ふと思ったんですけど、前書きと後書きって無い方が良いんですかね?
毎回どうでもいいことを書き込んでいるので、読みにくいかなあ、と...
もし良ければ、教えて頂けると有難いです。
それでは、どうぞ。


第二十話 ~懸河瀉水~

電気。現代日本に住む人達には欠かせないであろう存在。これが無かったら夜は真っ暗。テレビはおろか、冷蔵庫が使えないから食品も保存できない。交通機関なんかもほとんど機能しなくなるだろう。幻想郷に来てからというもの、電気のありがたみが分かった気がする。

「あははっ、これ楽しー♪」

「そう?俺も助かるよ」

にとりから貰った発電機を楽しそうに漕ぐこいし。地上に行った日からというもの、毎回俺の部屋に発電機を漕ぎに来ていた。いかにもな見た目の発電機からは、自己発電型のライトを付けた自転車と似たような音が発せられている。発電機から伸びた一本のコードの先には、俺のスマホ。中々時間がかかるけど、自分達で充電できるのはありがたい。

 

「お兄ちゃんは、これが大事なの?」

「ああ、スマホ?そんなに多用はしないけど、確かに写真とか大事なものも入ってるからね」

そう言ってスマホの電源を入れる。電池残量七十パーセント。うん、かなり充電できたな。それを確認しながら写真を閲覧するアプリを開く。適当に検索して見つけたものなんだけど、なんだかんだでもう二年くらい使っているアプリだ。
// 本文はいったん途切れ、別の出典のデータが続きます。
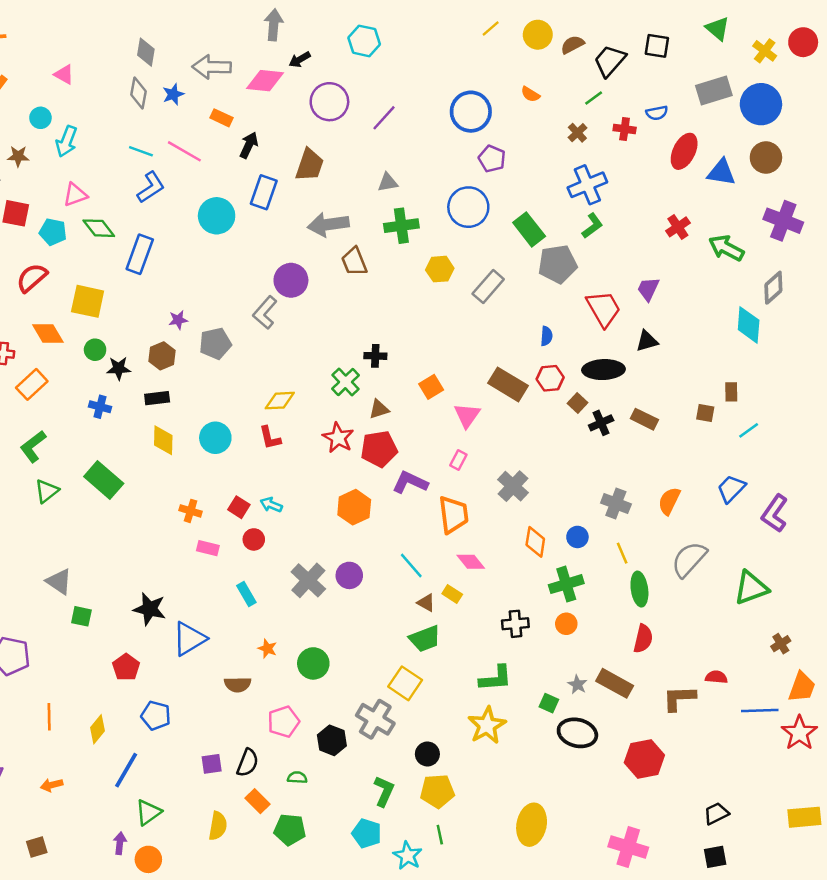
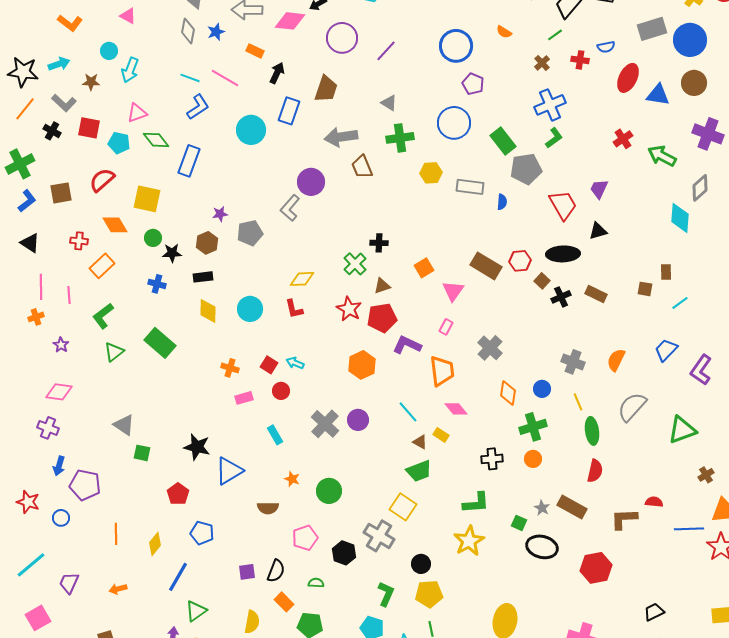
gray triangle: (388, 182) -> (389, 103), turned 42
gray rectangle: (488, 286) -> (470, 187), turned 56
blue semicircle: (546, 336) -> (502, 202), moved
pink rectangle: (208, 548) -> (244, 398), turned -30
なんとなくカメラのファイルを開くと、幻想郷で撮った写真が表示された。にとりの湖や、さとり達と撮った一枚。帰り際に遠くから撮影した紅魔館。色々なものを見ていくうちに、現代での写真が出てくる。

 

「あ、もしかしてお兄ちゃんの家族?」

隣で見ているこいしがそう言った。

――家族。俺には家族がいる。俺と妹のために働く母親、素っ気ないけどなんだかんだで俺を気にかける妹。...今頃どうしているんだろう。そういえば、俺が幻想郷に来ている間、向こうではどういう認識になってるんだ?いなくなった直後は、相当混乱が起こったんじゃ?

「...お兄ちゃん?」

「ああ、ごめんごめん。そう、これが妹でこっちが母親」

こいしは珍しいものを見るような目で、画面をスクロールしていく。流れていく画面の中に、俺の友人二人が映った。

「この二人は?」

「ああ、前に話さなかったっけ?俺の友達の蒼月と青澄」

俺も含めて、三人とも名前に『あお』と読める字が入っていたことから仲良くなった。蒼月とは中学からの付き合いだけど、青澄とは高校で出会ったんだっけ。蒼月はよく周りからDQNネーム、なんて言われてたな。本人は全く気にしてなかったけど。

 

ふと時計を見ると、丁度九時を回ろうとしていた。

「あ、もうすぐ晩御飯じゃない?」

「ほんとだー。じゃ、お兄ちゃん、行こ?」

そう言って俺の手を引く。いつものようにその手に引っ張られながら、俺達は部屋を出た。

 

* * *

 

食事を済ませた後、俺は自分の部屋で本を読んでいた。紅魔館から借りてきた、幻想郷についての本。そもそも俺は、幻想郷についてあまりよく知らない。今更ながら、最低限の知識は身に付けておくべきだと思って借りてきたんだけど... 正直よく分からない。この本自体、眼鏡をかけた超頭が良い人が黙々と読んでそうなイメージのある分厚さだし、内容もそんな感じだ。情報が多く、文字がかなり小さい。老眼の人なんかはまず読めないだろうな。

 

「うーん、幻想郷は博麗大結界、幻と実体の境界、この二つによって守られていると。なるほど分からん」

結界がどうのとか、妖怪がどうのとか、色々あり過ぎて理解が追いつかない。もっと簡単に説明してくれればいいんだけどなあ。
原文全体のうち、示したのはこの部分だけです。